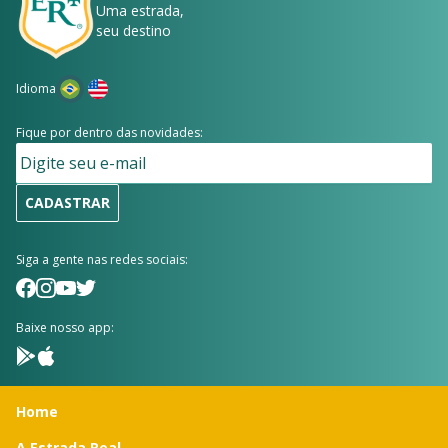
Uma estrada,
seu destino
Idioma
Fique por dentro das novidades:
CADASTRAR
Siga a gente nas redes sociais:
Baixe nosso app:
Home
A Estrada Real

■ ■ ■

◆ **Instructions for the task**
Each record above is to be written out exactly; the pictures are not.

◆ **Solution to the problem**
Uma estrada,
seu destino
Idioma
Fique por dentro das novidades:
CADASTRAR
Siga a gente nas redes sociais:
Baixe nosso app:
Home
A Estrada Real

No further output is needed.